- [Exercise data]

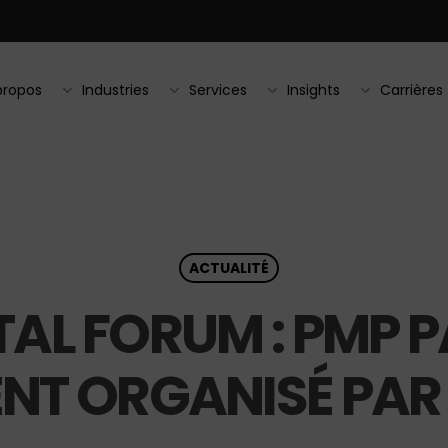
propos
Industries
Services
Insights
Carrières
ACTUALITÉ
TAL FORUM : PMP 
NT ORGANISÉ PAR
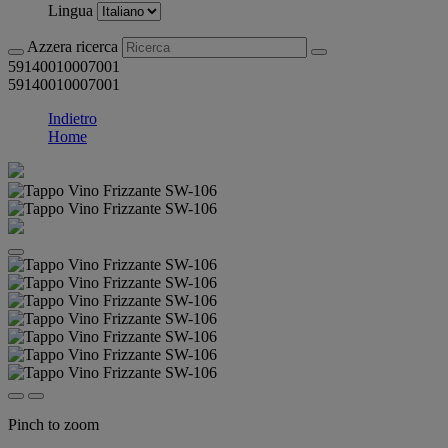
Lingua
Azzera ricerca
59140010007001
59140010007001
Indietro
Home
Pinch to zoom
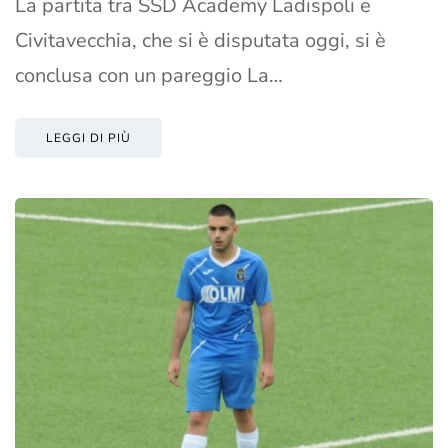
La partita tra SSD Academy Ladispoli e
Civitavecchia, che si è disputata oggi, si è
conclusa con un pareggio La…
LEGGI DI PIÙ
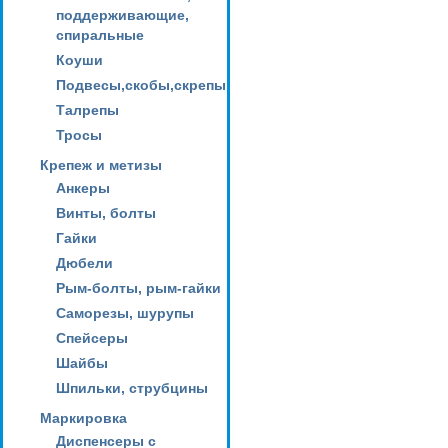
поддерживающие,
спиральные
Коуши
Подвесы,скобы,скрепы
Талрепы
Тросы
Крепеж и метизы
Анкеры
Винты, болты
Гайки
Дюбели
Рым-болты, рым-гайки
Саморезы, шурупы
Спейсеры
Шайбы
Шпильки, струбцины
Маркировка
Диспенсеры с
--
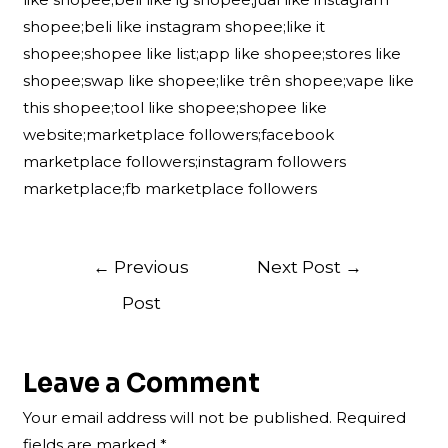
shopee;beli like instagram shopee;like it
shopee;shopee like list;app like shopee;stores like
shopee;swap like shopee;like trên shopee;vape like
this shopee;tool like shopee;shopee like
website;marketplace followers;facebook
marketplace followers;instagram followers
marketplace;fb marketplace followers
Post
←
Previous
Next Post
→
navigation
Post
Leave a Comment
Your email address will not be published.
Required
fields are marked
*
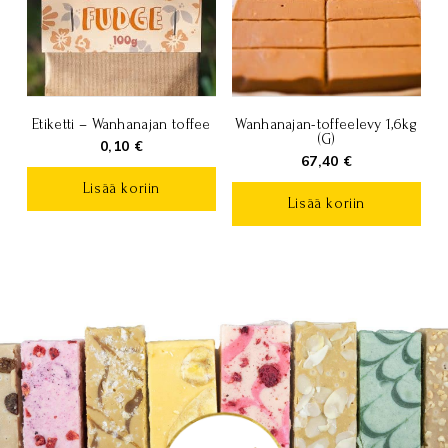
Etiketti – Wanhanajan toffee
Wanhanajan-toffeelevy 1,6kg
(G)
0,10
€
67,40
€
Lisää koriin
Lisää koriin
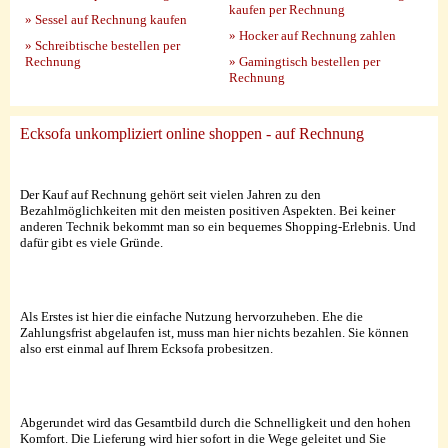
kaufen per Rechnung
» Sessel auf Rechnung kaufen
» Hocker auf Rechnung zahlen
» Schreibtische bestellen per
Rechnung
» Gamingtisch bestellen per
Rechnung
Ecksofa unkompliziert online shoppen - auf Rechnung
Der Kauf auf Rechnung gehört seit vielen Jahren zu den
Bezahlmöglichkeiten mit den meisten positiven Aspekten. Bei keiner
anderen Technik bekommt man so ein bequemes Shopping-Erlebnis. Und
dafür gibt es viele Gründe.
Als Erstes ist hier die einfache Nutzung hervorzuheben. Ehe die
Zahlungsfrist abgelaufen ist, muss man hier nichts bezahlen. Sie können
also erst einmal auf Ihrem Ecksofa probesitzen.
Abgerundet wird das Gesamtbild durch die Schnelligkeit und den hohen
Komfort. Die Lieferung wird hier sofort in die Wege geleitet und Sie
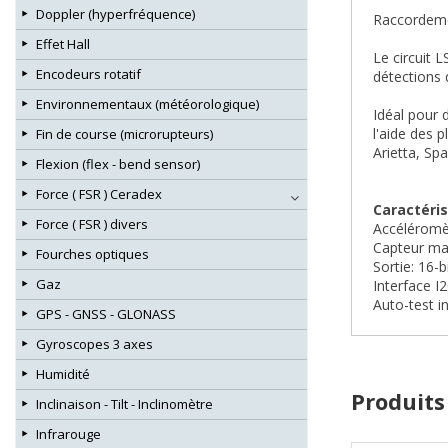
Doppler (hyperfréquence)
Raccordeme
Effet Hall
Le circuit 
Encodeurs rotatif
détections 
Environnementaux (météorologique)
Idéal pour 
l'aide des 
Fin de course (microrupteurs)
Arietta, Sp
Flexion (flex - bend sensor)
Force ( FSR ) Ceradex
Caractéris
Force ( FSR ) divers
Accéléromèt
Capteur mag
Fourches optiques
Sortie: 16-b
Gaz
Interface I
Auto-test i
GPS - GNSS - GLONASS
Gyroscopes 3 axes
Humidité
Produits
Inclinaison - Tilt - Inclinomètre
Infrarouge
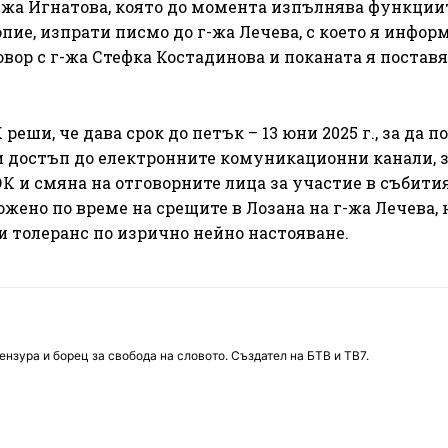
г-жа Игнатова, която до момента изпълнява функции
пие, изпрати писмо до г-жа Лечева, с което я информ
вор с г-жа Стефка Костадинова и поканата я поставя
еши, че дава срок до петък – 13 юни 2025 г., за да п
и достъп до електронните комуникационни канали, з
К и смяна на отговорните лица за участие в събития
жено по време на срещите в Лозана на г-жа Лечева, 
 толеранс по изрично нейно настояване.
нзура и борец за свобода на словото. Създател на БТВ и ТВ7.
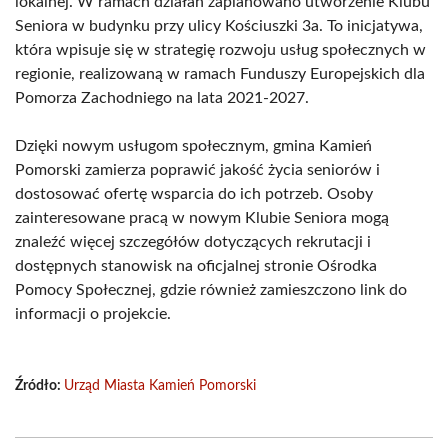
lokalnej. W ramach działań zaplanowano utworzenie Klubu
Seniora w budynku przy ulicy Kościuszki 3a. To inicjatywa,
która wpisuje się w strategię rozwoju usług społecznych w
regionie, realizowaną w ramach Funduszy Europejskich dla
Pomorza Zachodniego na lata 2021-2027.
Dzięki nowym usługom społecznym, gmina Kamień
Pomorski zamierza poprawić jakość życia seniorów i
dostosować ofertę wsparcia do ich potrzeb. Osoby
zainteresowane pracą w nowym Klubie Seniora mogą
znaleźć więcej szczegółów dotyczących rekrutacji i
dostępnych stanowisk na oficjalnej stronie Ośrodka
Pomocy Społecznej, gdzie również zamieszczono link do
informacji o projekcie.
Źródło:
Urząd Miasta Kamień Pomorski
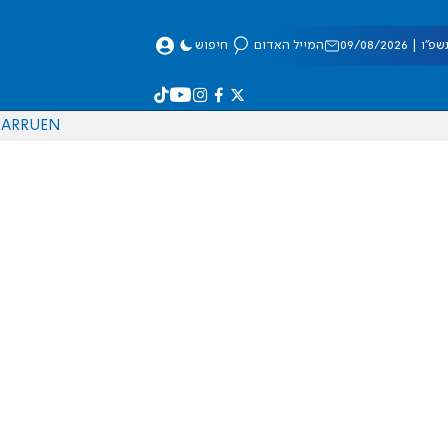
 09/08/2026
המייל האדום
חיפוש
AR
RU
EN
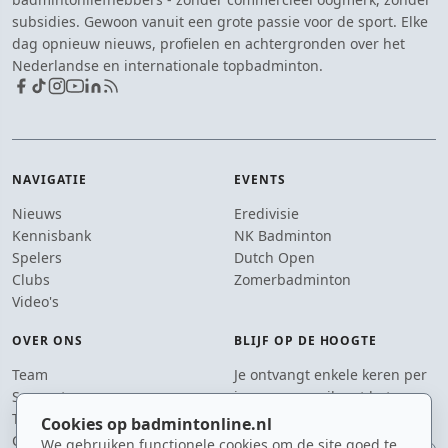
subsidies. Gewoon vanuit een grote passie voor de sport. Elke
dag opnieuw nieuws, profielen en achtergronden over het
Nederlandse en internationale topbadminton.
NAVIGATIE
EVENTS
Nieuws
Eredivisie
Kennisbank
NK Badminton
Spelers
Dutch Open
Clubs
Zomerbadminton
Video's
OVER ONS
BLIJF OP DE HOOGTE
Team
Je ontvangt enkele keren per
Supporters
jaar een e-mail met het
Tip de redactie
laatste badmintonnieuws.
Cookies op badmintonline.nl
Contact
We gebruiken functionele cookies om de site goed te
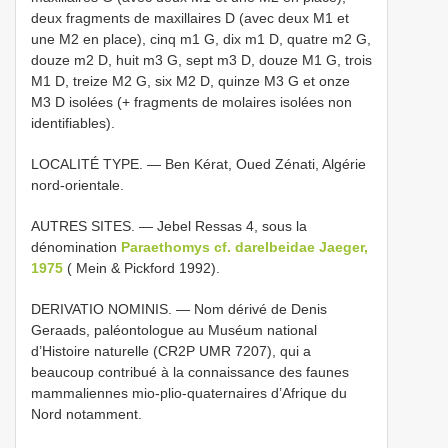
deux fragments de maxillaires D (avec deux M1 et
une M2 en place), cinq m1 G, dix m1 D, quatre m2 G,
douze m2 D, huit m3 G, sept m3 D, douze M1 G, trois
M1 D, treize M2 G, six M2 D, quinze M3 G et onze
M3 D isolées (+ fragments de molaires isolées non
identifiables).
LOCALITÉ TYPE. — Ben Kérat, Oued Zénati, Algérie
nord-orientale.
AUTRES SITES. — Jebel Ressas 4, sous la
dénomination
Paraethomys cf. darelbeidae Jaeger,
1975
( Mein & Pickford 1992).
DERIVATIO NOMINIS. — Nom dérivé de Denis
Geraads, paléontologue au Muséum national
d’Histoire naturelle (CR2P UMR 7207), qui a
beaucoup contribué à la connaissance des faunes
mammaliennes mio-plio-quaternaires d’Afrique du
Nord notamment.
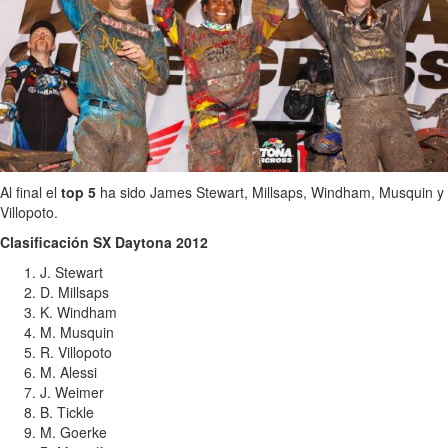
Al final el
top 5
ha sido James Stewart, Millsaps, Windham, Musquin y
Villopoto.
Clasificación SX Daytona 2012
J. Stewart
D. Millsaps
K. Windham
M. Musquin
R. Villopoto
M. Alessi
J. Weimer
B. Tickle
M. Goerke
...
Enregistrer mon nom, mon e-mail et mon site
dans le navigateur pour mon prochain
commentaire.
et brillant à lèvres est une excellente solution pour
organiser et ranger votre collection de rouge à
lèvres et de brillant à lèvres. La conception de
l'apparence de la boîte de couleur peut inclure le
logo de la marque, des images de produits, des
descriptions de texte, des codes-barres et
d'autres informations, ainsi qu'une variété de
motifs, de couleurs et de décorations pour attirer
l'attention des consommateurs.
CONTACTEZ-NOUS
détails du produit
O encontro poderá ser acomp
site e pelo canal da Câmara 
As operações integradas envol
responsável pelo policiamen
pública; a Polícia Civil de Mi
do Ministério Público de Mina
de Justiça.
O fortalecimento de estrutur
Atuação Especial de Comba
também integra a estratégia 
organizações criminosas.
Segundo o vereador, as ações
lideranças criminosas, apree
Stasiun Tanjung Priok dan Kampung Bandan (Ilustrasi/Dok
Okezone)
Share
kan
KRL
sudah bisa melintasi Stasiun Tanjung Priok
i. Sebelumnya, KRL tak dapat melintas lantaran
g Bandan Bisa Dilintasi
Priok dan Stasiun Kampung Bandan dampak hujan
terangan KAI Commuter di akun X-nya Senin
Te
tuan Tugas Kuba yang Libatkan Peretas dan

- [Exercise] Your reply should hold all the lines from the listing above in which "Bandan" appears.

- [Result below]
Stasiun Tanjung Priok dan Kampung Bandan (Ilustrasi/Dok
g Bandan Bisa Dilintasi
Priok dan Stasiun Kampung Bandan dampak hujan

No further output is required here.